Of ads and blocking
Let’s start with the stuff we know:
- Lots of people use ad-blocking software.
- The number of people using it isn’t dropping (in fact, the opposite).
- Many sites are paid at least some revenues based on the number of ads served (not everything’s pay-per-click) — and whatever you or I think about the PPV model, it exists, and it helps to fund sites we use
- Content publishers have been beating the “ad-blocking is killing us!” drum for years, with no clear success.
- People use adblockers principally because of obnoxious and annoying adverts — most people don’t have a problem with ads in general.
This is not sustainable, clearly.
There are four possible outcomes:
- Publishers manage to convince people not to use ad-blockers (i.e., the moral argument)
- People stop using and installing adblockers because they’re no longer necessary
- Pay-per-view ads die and alternative models are located
- Sites funded by ads die
To date (1) has failed miserably. I can’t envisage a reason why this would change any time soon. To make matters worse, by the time you’ve got as far as telling people that using an adblocker is bad, they’ve already got it installed (not uncommonly by a helpful friend/relative, at that). Persuading people to actively remove it when the reason for installing it in the first place hasn’t gone away is harder than persuading them not to install it in the first place. To make matters worse, I’d wager very few people outside of the industry can name a site which has gone away because ad revenues have dried up (the reality of this is that many sites have come dangerously close, laid off good staff, and scaled things back in desperate attempts to stay solvent).
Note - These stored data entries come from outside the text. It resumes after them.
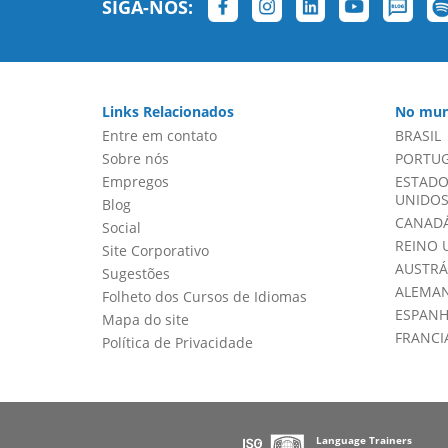
SIGA-NOS:
Links Relacionados
No mun
Entre em contato
BRASIL
Sobre nós
PORTU
Empregos
ESTADO
UNIDOS 
Blog
CANADÁ
Social
REINO 
Site Corporativo
AUSTRÁ
Sugestões
ALEMA
Folheto dos Cursos de Idiomas
ESPAN
Mapa do site
FRANCI
Política de Privacidade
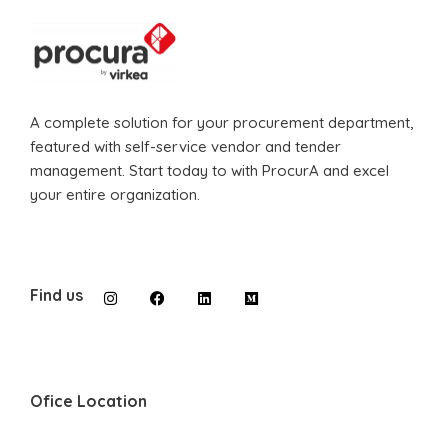
A complete solution for your procurement department,
featured with self-service vendor and tender
management. Start today to with ProcurA and excel
your entire organization.
Find us
Ofice Location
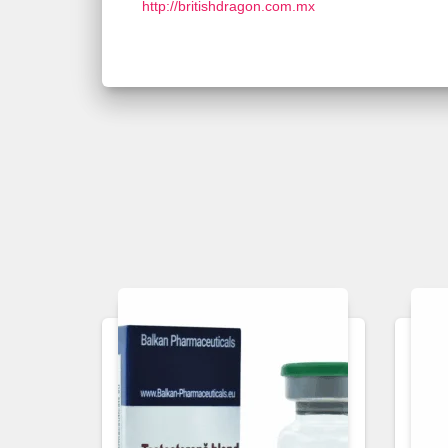
http://britishdragon.com.mx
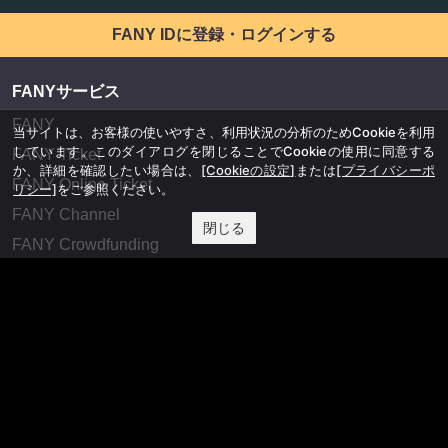
FANY IDに登録・ログインする
FANYサービス
FANY
当サイトは、お客様の使いやすさ、利用状況の分析のためCookieを利用
しています。このダイアログを閉じることでCookieの使用に同意する
FANY Ticket
か、詳細を確認したい場合は、
[Cookieの設定]
または
[プライバシーポ
FANY Online Ticket
リシー]
をご参照ください。
FANY Channel
閉じる
FANY Crowdfunding
FANY Mall
FANY Commu
法務・規約
プライバシーポリシー
反社会的勢力排除宣言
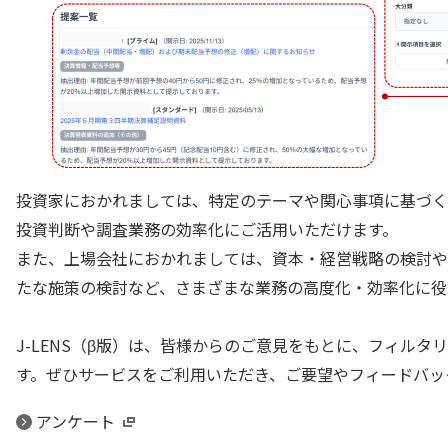
投資家におかれましては、特定のテーマや関心事項に基づく
投資判断や調査業務の効率化にご活用いただけます。
また、上場会社におかれましては、資本・経営戦略の検討や
たな施策の検討など、さまざまな業務の高度化・効率化に役
J-LENS（β版）は、皆様からのご意見をもとに、フィル
す。ぜひサービスをご利用いただき、ご要望やフィードバッ
アンケート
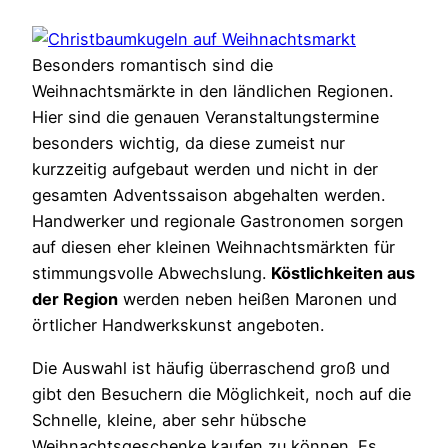
Besonders romantisch sind die
Weihnachtsmärkte in den ländlichen Regionen.
Hier sind die genauen Veranstaltungstermine
besonders wichtig, da diese zumeist nur
kurzzeitig aufgebaut werden und nicht in der
gesamten Adventssaison abgehalten werden.
Handwerker und regionale Gastronomen sorgen
auf diesen eher kleinen Weihnachtsmärkten für
stimmungsvolle Abwechslung.
Köstlichkeiten aus
der Region
werden neben heißen Maronen und
örtlicher Handwerkskunst angeboten.
Die Auswahl ist häufig überraschend groß und
gibt den Besuchern die Möglichkeit, noch auf die
Schnelle, kleine, aber sehr hübsche
Weihnachtsgeschenke kaufen zu können. Es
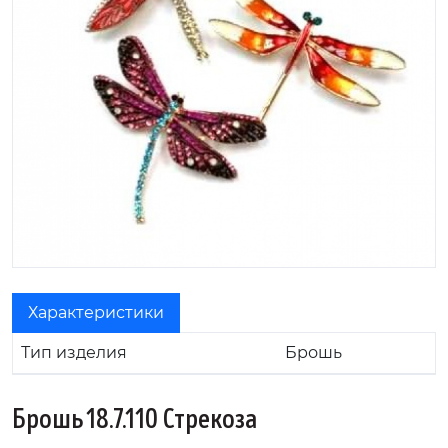
Характеристики
Тип изделия
Брошь
Брошь 18.7.110 Стрекоза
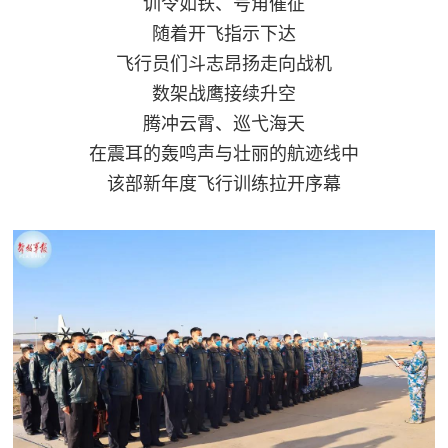
训令如铁、号角催征
随着开飞指示下达
飞行员们斗志昂扬走向战机
数架战鹰接续升空
腾冲云霄、巡弋海天
在震耳的轰鸣声与壮丽的航迹线中
该部新年度飞行训练拉开序幕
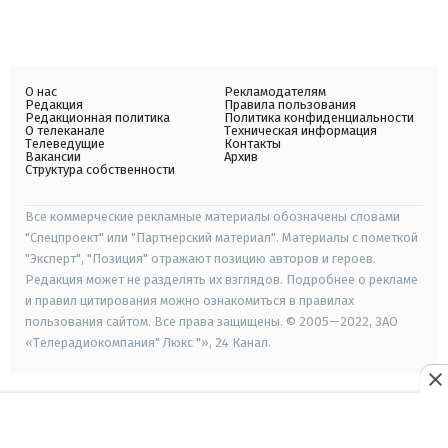
О нас
Рекламодателям
Редакция
Правила пользования
Редакционная политика
Политика конфиденциальности
О телеканале
Техническая информация
Телеведущие
Контакты
Вакансии
Архив
Структура собственности
Все коммерческие рекламные материалы обозначены словами
"Спецпроект" или "Партнерский материал". Материалы с пометкой
"Эксперт", "Позиция" отражают позицию авторов и героев.
Редакция может не разделять их взглядов. Подробнее о рекламе
и правил цитирования можно ознакомиться в правилах
пользования сайтом. Все права защищены. © 2005—2022, ЗАО
«Телерадиокомпания" Люкс "», 24 Канал.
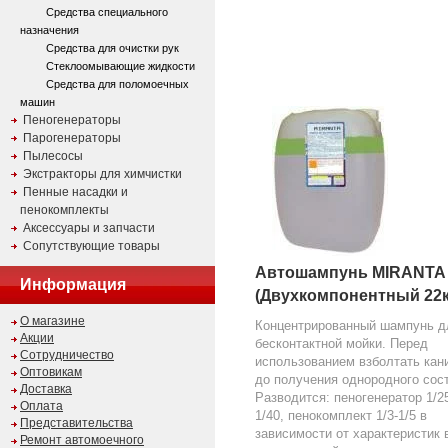
Средства специального
назначения
Средства для очистки рук
Стеклоомывающие жидкости
Средства для поломоечных
машин
Пеногенераторы
Парогенераторы
Пылесосы
Экстракторы для химчистки
Пенные насадки и
пенокомплекты
Аксессуары и запчасти
Сопутствующие товары
Автошампунь MIRANTA
Информация
(Двухкомпонентный 22к
О магазине
Концентрированный шампунь д
Акции
бесконтактной мойки. Перед
Сотрудничество
использованием взболтать кан
Оптовикам
до получения однородного сос
Доставка
Разводится: пеногенератор 1/25
Оплата
1/40, пенокомплект 1/3-1/5 в
Представительства
зависимости от характеристик
Ремонт автомоечного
Despite the inroads pay-per-click has made, pay-per-view doesn’t look like it will die any time soon, either. In any case, the problem is broadly applicable to pay-per-click ads too — it’s just that the effects are felt more directly with pay-per-view. (3) doesn’t look likely. Moving beyond ads, the industry has failed to produce subscription models which work cross-publisher in any sort of sensible fashion, which makes a paywall unworkable for the vast numbers of smaller sites out there.
(4) is fairly likely, but one everybody wants to avoid.
Thus, we are left with (2): people stop using and installing ad-blocking software.
One way for this to happen is for publishers to convince people to, rather than using ad-blocking software, simply not visit sites which have ‘bad’ ads. In theory, this could be the most effective means of killing off bad ads. There are some spanners in the works, though:
- It suffers from the same problems as option (1) above.
- Lots of sites get their traffic from search results. People don’t look at URLs when they’re handing over credit card information, how are you going to convince them to pay attention to destination URLs on a page of search results? And, more importantly, how will people remember which sites to avoid?
- How on earth will you convince them that this is better than just running adblock software in the (very long) period before the ‘bad’ ads die?
I can’t forsee any way around these practical issues, as nice as the idea is. I wouldn’t want to bet my income on it, put it that way. Attempting to change public behaviour wholesale requires a massive amount of effort, and even then there’s a huge chance of failure.
That leaves only one other option: for the content publishing industry to kill the sorts of ads which drive people to ad-blocking software, from within. There are two reasons for this: first, they have a vested interest in seeing this happen — it’s their revenues on the line, and second, it’s about the only thing left to try which stands any realistic chance of success.
And so, if the content publish industry wishes to preserve its pay-per-view revenue, it only has one choice: collectively apply pressure on the ad brokers and other sites who serve up ‘bad’ ads. As much as the publishers need the ads and their brokers, the brokers need the decent sites to place the ads on. If this smells suspiciously like a form of self-regulation, you’d be right — but it’s something that only self-regulation can solve; it’s not an issue which is worthy of a more onerous regime, and it’s one which works best if everybody pulls together (and there’s nothing like the threat of revenue drying up to bring about a spirit of cooperation).
You might question why the onus should be on the publishers to do this, and there’s no good answer to this question: the onus shouldn’t be on the publishers to do it. However, if the publishers want to preserve their current revenue streams, the only thing they can do which actually stands a realistic prospect of success is working together to make the ‘bad’ ads — which keep ad-blocking software from obsolescence — a thing of the past.
(Addendum: you can substitute “pay-per-impression” for “pay-per-view” above, if you wish, as that’s what’s actually being paid for. There’s then an argument that you could adjust ad-blockers to still load ads, but hide using CSS overrides and that this would be some value of “better” — some ad-blocking solutions do this, in fact. This has two consequences: bad ads get more audacious in attempts to evade the more trivial filters, which serves to drive people back to more effective blocking schemes; and worse, the value of an impression is scaled downward to account for the fact that a not entirely insignificant proportion of people never come close to seeing the ads out of the corners of their eyes).